* DATA LISTING:
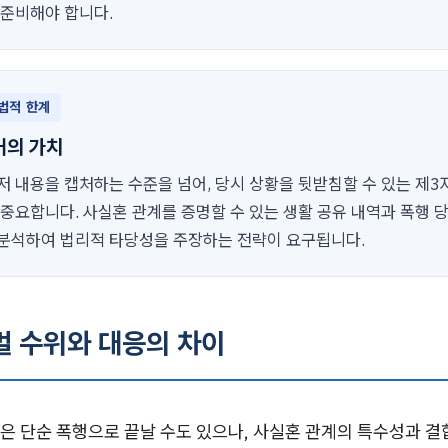
 준비해야 합니다.
법적 한계
거의 가치
저 내용을 캡처하는 수준을 넘어, 당시 상황을 뒷받침할 수 있는 제
 중요합니다. 사실혼 관계를 증명할 수 있는 생활 공유 내역과 폭행 
분석하여 법리적 타당성을 주장하는 전략이 요구됩니다.
벌 수위와 대응의 차이
은 단순 폭행으로 끝날 수도 있으나, 사실혼 관계의 특수성과 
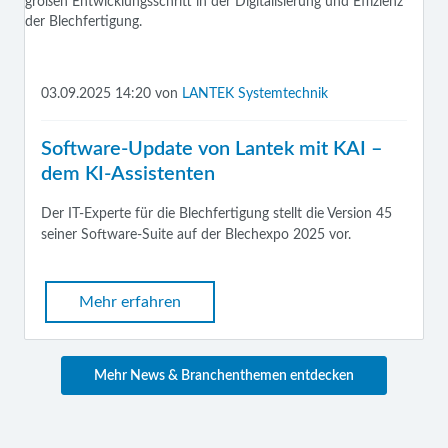
03.09.2025 14:20
von
LANTEK Systemtechnik
Software-Update von Lantek mit KAI –
dem KI-Assistenten
Der IT-Experte für die Blechfertigung stellt die Version 45
seiner Software-Suite auf der Blechexpo 2025 vor.
Mehr erfahren
Mehr News & Branchenthemen entdecken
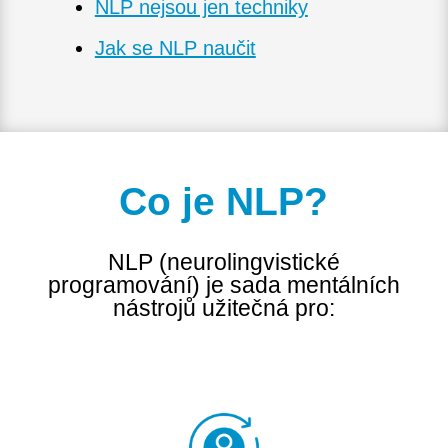
NLP nejsou jen techniky
Jak se NLP naučit
Co je NLP?
NLP (neurolingvistické
programování) je sada mentálních
nástrojů užitečná pro:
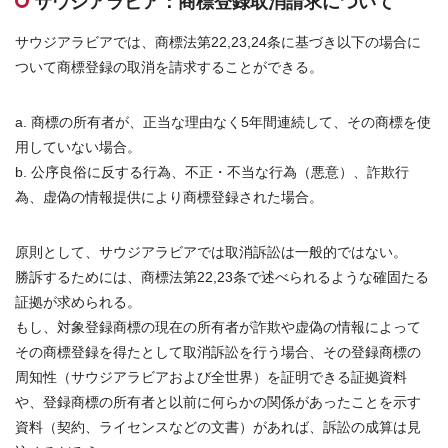
サウジアラビア：商標登録取消請求について
お問合せはこちら
サウジアラビアでは、商標法第22,23,24条に基づき以下の場合に
ついて商標登録の取消を請求することができる。
資料ダウンロード
a. 商標の所有者が、正当な理由なく5年間連続して、その商標を使
用していない場合。
b. 公序良俗に反する行為、不正・不当な行為（悪意）、詐欺行
為、虚偽の情報提供により商標登録された場合。
原則として、サウジアラビアでは取消訴訟は一般的ではない。
勝訴するためには、商標法第22,23条で述べられるような確固たる
証拠が求められる。
もし、対象登録商標の現在の所有者が詐欺や虚偽の情報によって
その商標登録を得たとして取消訴訟を行う場合、その登録商標の
周知性（サウジアラビアおよび全世界）を証明できる証拠資料
や、登録商標の所有者と以前に何らかの関係があったことを示す
資料（契約、ライセンスなどの文書）があれば、訴訟の成算は見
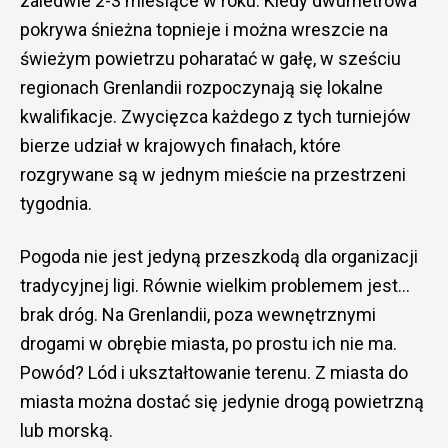
zaledwie 2-3 miesiące w roku. Kiedy dwumetrowa
pokrywa śnieżna topnieje i można wreszcie na
świeżym powietrzu poharatać w gałę, w sześciu
regionach Grenlandii rozpoczynają się lokalne
kwalifikacje. Zwycięzca każdego z tych turniejów
bierze udział w krajowych finałach, które
rozgrywane są w jednym mieście na przestrzeni
tygodnia.
Pogoda nie jest jedyną przeszkodą dla organizacji
tradycyjnej ligi. Równie wielkim problemem jest…
brak dróg. Na Grenlandii, poza wewnętrznymi
drogami w obrębie miasta, po prostu ich nie ma.
Powód? Lód i ukształtowanie terenu. Z miasta do
miasta można dostać się jedynie drogą powietrzną
lub morską.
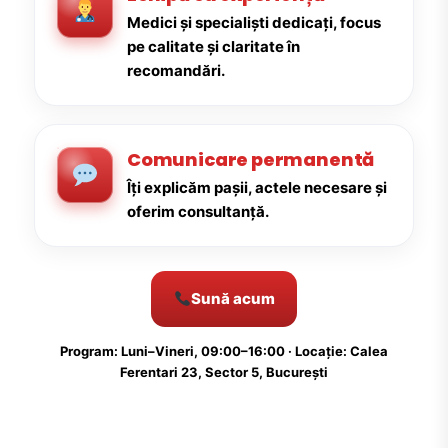
Medici și specialiști dedicați, focus
pe calitate și claritate în
recomandări.
Comunicare permanentă
Îți explicăm pașii, actele necesare și
oferim consultanță.
Sună acum
Program: Luni–Vineri, 09:00–16:00 · Locație: Calea
Ferentari 23, Sector 5, București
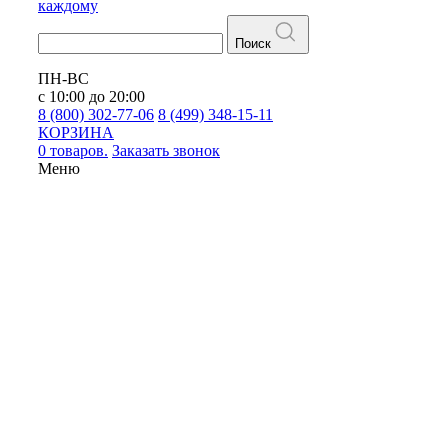
каждому
Поиск
ПН-ВС
с 10:00 до 20:00
8 (800) 302-77-06
8 (499) 348-15-11
КОРЗИНА
0 товаров.
Заказать звонок
Меню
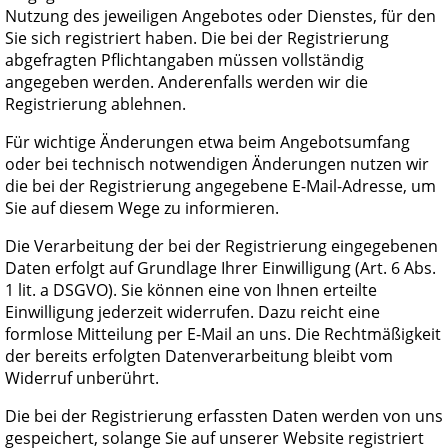
Nutzung des jeweiligen Angebotes oder Dienstes, für den
Sie sich registriert haben. Die bei der Registrierung
abgefragten Pflichtangaben müssen vollständig
angegeben werden. Anderenfalls werden wir die
Registrierung ablehnen.
Für wichtige Änderungen etwa beim Angebotsumfang
oder bei technisch notwendigen Änderungen nutzen wir
die bei der Registrierung angegebene E-Mail-Adresse, um
Sie auf diesem Wege zu informieren.
Die Verarbeitung der bei der Registrierung eingegebenen
Daten erfolgt auf Grundlage Ihrer Einwilligung (Art. 6 Abs.
1 lit. a DSGVO). Sie können eine von Ihnen erteilte
Einwilligung jederzeit widerrufen. Dazu reicht eine
formlose Mitteilung per E-Mail an uns. Die Rechtmäßigkeit
der bereits erfolgten Datenverarbeitung bleibt vom
Widerruf unberührt.
Die bei der Registrierung erfassten Daten werden von uns
gespeichert, solange Sie auf unserer Website registriert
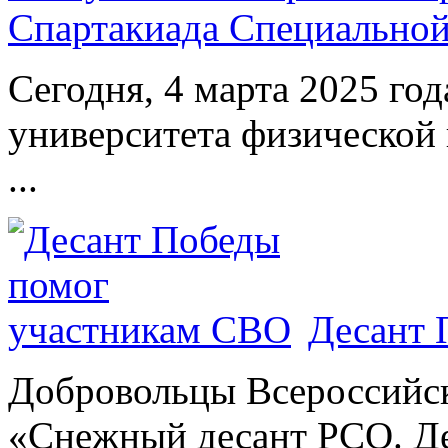
Спартакиада Специально
Сегодня, 4 марта 2025 год
университета физической 
...
Десант 
Добровольцы Всероссийс
«Снежный десант РСО. Де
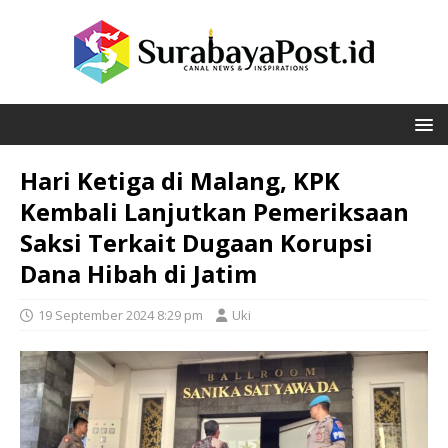
Hari Ketiga di Malang, KPK
Kembali Lanjutkan Pemeriksaan
Saksi Terkait Dugaan Korupsi
Dana Hibah di Jatim
19 September 2024 8:29 pm
Uki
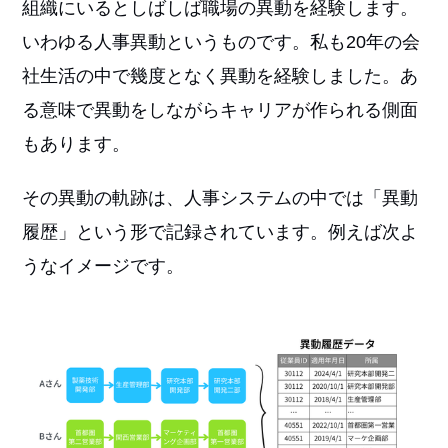
組織にいるとしばしば職場の異動を経験します。
いわゆる人事異動というものです。私も20年の会
社生活の中で幾度となく異動を経験しました。あ
る意味で異動をしながらキャリアが作られる側面
もあります。
その異動の軌跡は、人事システムの中では「異動
履歴」という形で記録されています。例えば次よ
うなイメージです。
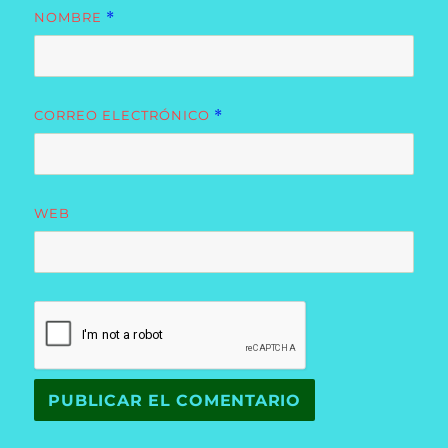
NOMBRE
*
CORREO ELECTRÓNICO
*
WEB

* TASK GOAL:
From the material above, output only the span of lines that starts at the one containing "LANTEK Systemtechnik" and finishes at the one containing "周知性（サウジアラビアおよび全世界）を証明できる証拠資料", word for word and free of pictures.

* RESULT FOR THIS EXERCISE:
LANTEK Systemtechnik
Software-Update von Lantek mit KAI –
dem KI-Assistenten
Der IT-Experte für die Blechfertigung stellt die Version 45
seiner Software-Suite auf der Blechexpo 2025 vor.
Mehr erfahren
Mehr News & Branchenthemen entdecken
NLP nejsou jen techniky
Jak se NLP naučit
Co je NLP?
NLP (neurolingvistické
programování) je sada mentálních
nástrojů užitečná pro:
サウジアラビア：商標登録取消請求について
お問合せはこちら
サウジアラビアでは、商標法第22,23,24条に基づき以下の場合に
ついて商標登録の取消を請求することができる。
資料ダウンロード
a. 商標の所有者が、正当な理由なく5年間連続して、その商標を使
用していない場合。
b. 公序良俗に反する行為、不正・不当な行為（悪意）、詐欺行
為、虚偽の情報提供により商標登録された場合。
原則として、サウジアラビアでは取消訴訟は一般的ではない。
勝訴するためには、商標法第22,23条で述べられるような確固たる
証拠が求められる。
もし、対象登録商標の現在の所有者が詐欺や虚偽の情報によって
その商標登録を得たとして取消訴訟を行う場合、その登録商標の
周知性（サウジアラビアおよび全世界）を証明できる証拠資料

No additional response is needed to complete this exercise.